The first part of the project involved familiarising myself with required material, and then coding various examples of distributions on different manifolds such as *ellipsoids* or *hyperboloids*, to figure out what properties determine the algorithm's behaviour. This also provided code to perform a statistical method called *Bayesian manifold regression*, which was motivated by brain imaging analysis, where the task was to determine whether taking a drug affected a particular region of the brain.

An example of a hyperboloid.

For second part I worked towards extending a proof of how the algorithm works in the Euclidean case to a general manifold setting, with some conditions that needed to be figured out. As well as enjoying thinking about the maths, my experience as an intern was really helpful in giving me a flavour of what mathematical research is like.

*Daniel's internship was part of the Summer Research in Maths programme and supported by the Cantab Capital Institute for the Mathematics of Information.*

**My typical day starts with a 30-minute walk to the maths department, which I like to spend listening to an audiobook, followed by lectures in the morning.** Most afternoons I go through lectures from the morning to make sure I have understood them, often with others in the department, and work on problem sets. Sometimes I also have one or two supervisions - a chance to go through the problems and get them marked. In the evening, if I don't have other activities planned and depending on work deadlines, I might continue working on problem sets.

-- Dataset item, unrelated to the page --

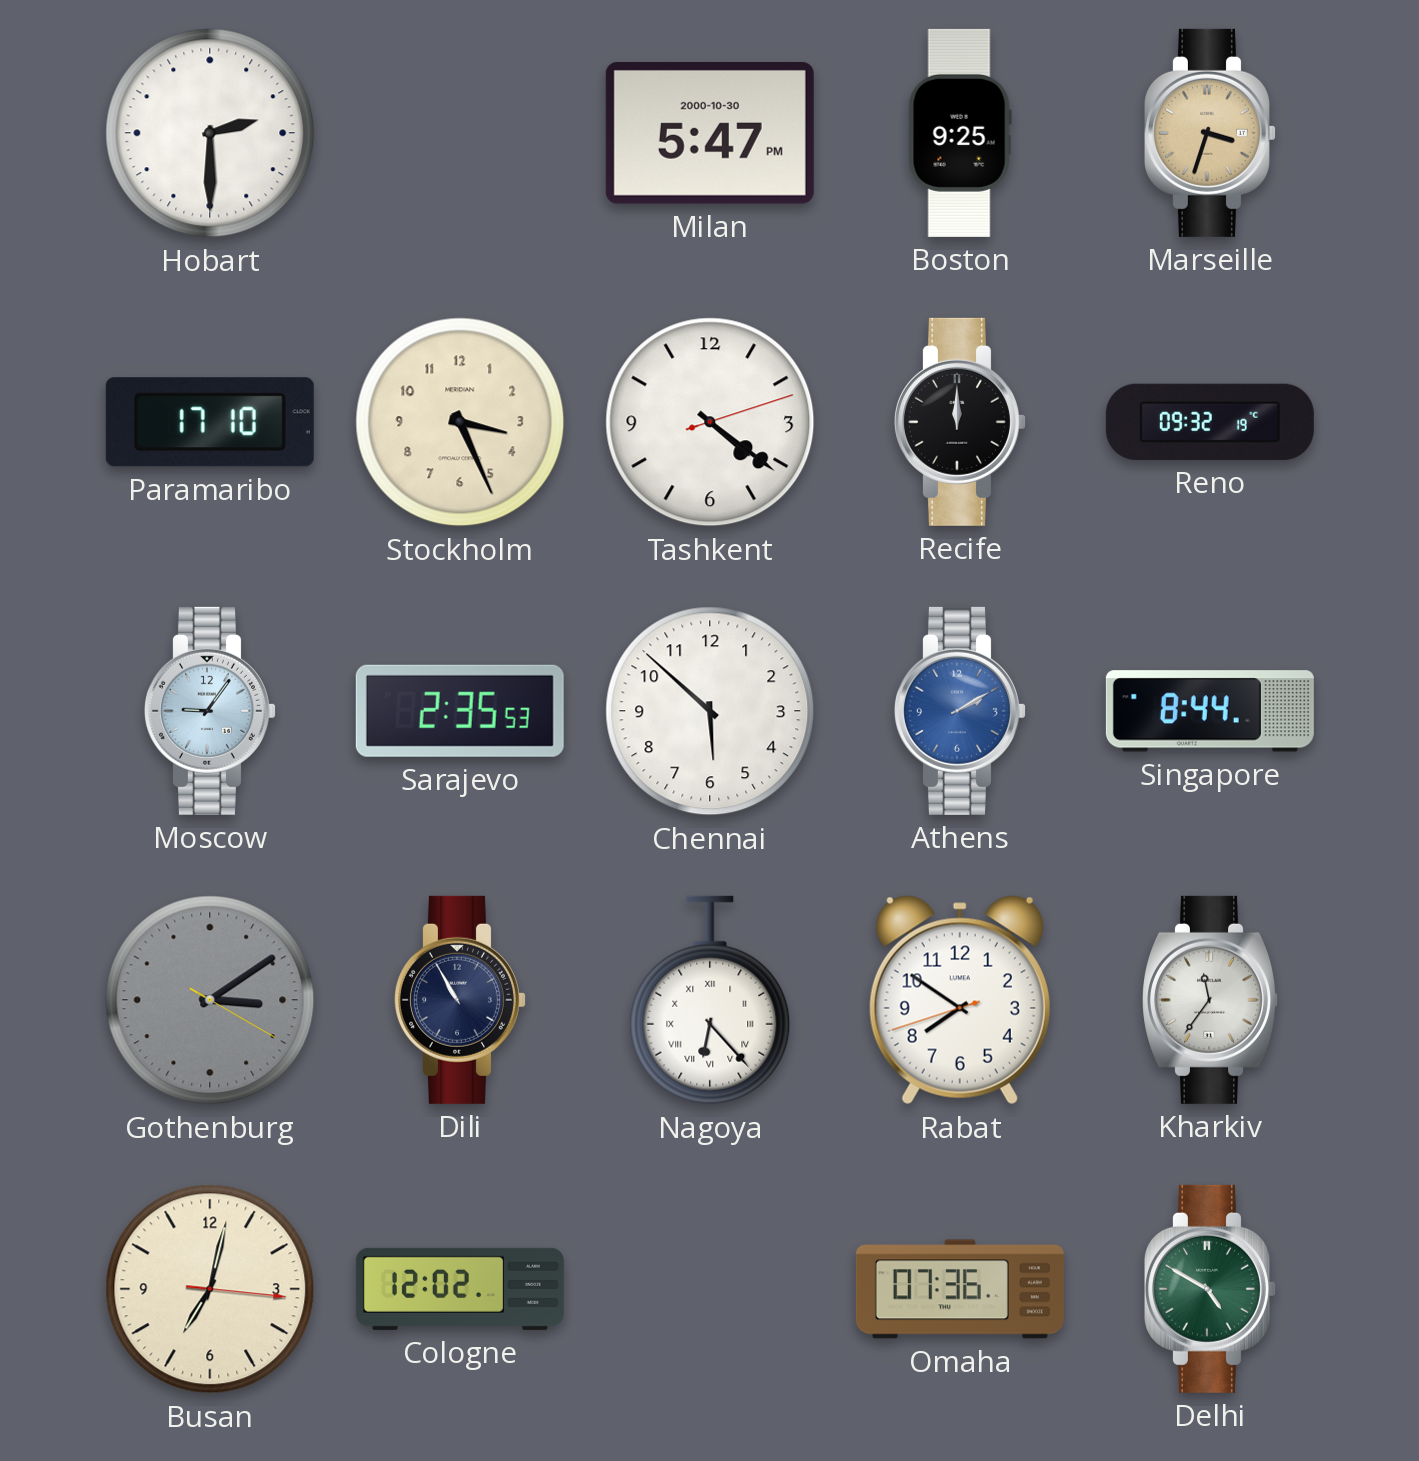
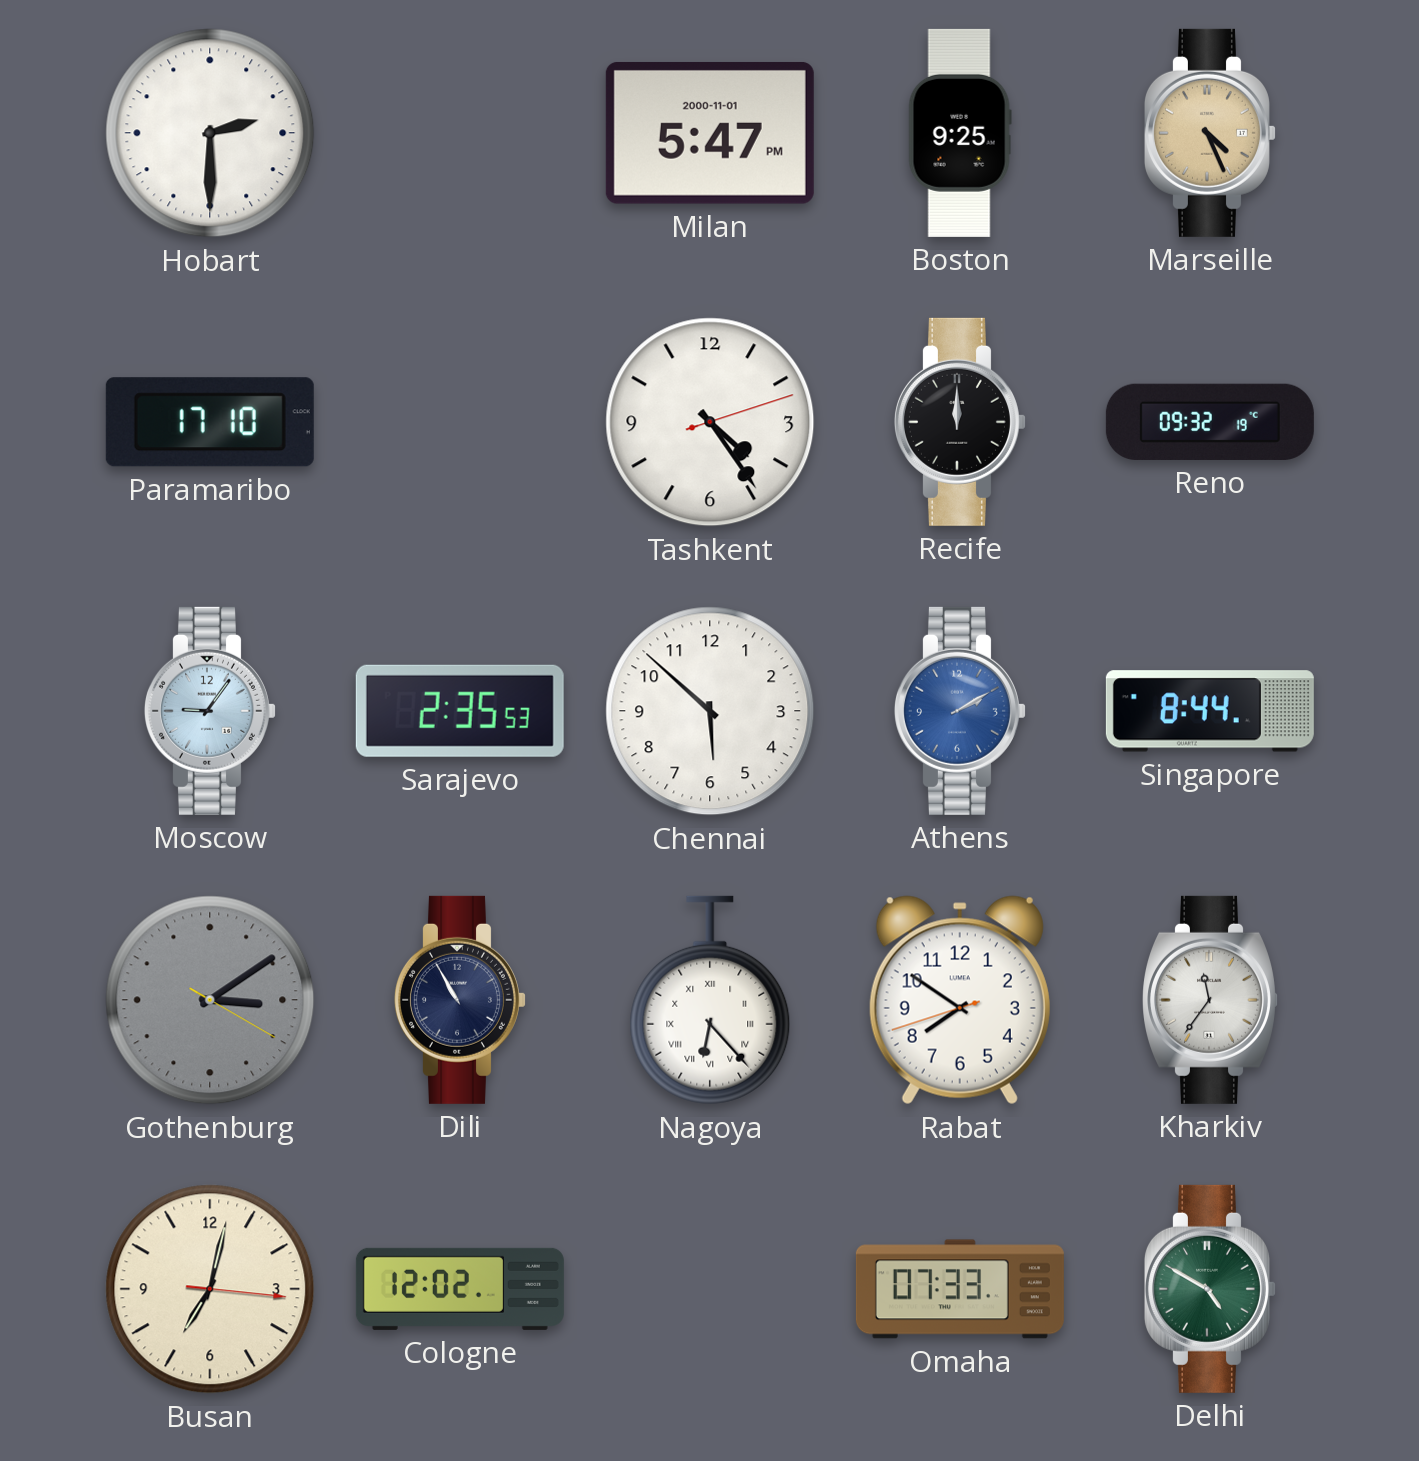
Milan date: 2000-10-30 -> 2000-11-01
Marseille: 3:33 -> 4:26
Stockholm: 3:26 -> none
Tashkent: 4:21 -> 4:24
Omaha: 07:36 -> 07:33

**I remember a particular problem which I had no idea how to attempt when I first saw it.** After spending a couple of hours over two days thinking of different approaches which largely didn't work but gradually simplified the task, I finally came up with a full solution. The satisfaction of looking back at the different helpful ideas I came up with which I wouldn't have been initially able to guess, but which made a seemingly insurmountable problem soluble, was one of my favourite mathematical moments.

**Apart from maths, I'm really interested in history, so I like to read related books. ** Currently, I'm reading about the Plantagenet Kings. As for less academic things, I quite enjoy playing badminton, and hope to improve at ceilidh dancing.